**Exercise aim:**
Ignoring the pictures, repeat every entry below exactly as it appears.

(Collected data entries)
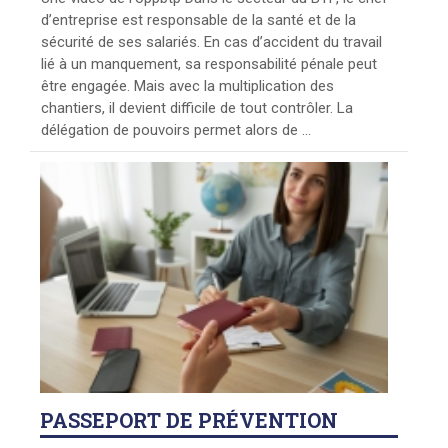
d’entreprise est responsable de la santé et de la
sécurité de ses salariés. En cas d’accident du travail
lié à un manquement, sa responsabilité pénale peut
être engagée. Mais avec la multiplication des
chantiers, il devient difficile de tout contrôler. La
délégation de pouvoirs permet alors de ...
PASSEPORT
DE PRÉVENTION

**The answer:**
d’entreprise est responsable de la santé et de la
sécurité de ses salariés. En cas d’accident du travail
lié à un manquement, sa responsabilité pénale peut
être engagée. Mais avec la multiplication des
chantiers, il devient difficile de tout contrôler. La
délégation de pouvoirs permet alors de ...
PASSEPORT
DE PRÉVENTION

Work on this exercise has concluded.